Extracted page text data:
= Beginning of Section =

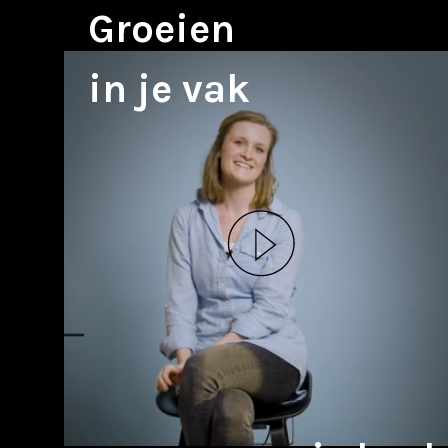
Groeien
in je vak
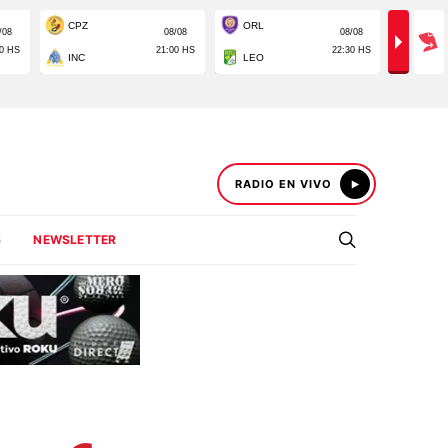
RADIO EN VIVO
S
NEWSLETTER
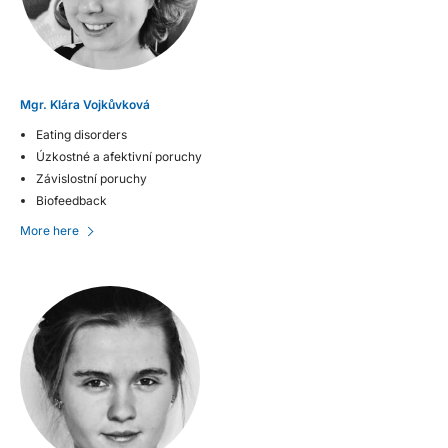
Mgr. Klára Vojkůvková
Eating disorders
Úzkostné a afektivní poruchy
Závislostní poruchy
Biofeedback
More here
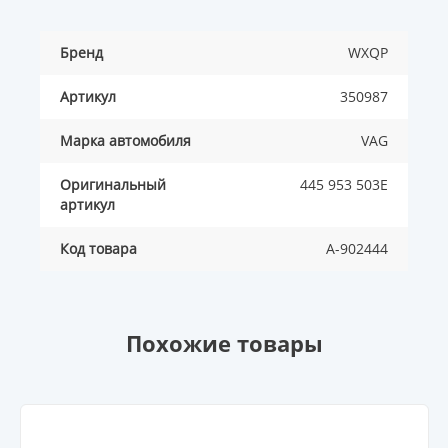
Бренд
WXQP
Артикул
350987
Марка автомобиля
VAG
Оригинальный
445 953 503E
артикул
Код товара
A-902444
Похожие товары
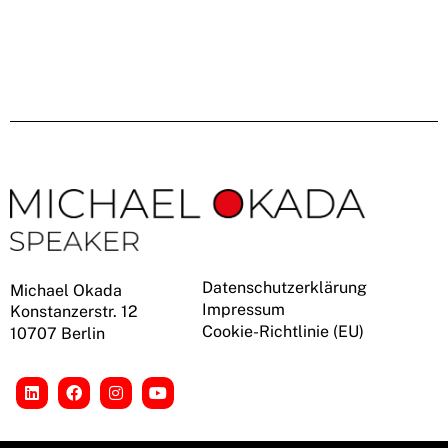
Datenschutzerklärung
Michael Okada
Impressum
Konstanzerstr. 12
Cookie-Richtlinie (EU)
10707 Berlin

= End of Section =
= Beginning of Section =

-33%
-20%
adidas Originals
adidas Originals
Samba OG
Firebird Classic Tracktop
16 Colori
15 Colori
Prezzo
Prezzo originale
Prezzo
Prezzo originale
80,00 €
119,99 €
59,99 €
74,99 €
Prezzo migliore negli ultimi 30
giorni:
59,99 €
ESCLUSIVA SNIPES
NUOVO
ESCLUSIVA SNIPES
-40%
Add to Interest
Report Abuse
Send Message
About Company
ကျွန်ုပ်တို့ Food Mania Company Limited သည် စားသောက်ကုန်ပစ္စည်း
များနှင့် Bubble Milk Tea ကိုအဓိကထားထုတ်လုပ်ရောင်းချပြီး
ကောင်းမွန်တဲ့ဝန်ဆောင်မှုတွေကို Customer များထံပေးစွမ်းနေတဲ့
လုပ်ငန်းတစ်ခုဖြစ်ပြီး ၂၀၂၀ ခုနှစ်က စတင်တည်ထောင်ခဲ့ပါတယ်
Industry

= End of Section =

### WHAT IS BEING ASKED
Look through the data above for the string "Company" and copy every line where it appears.

### RESPONSE AREA
About Company
ကျွန်ုပ်တို့ Food Mania Company Limited သည် စားသောက်ကုန်ပစ္စည်း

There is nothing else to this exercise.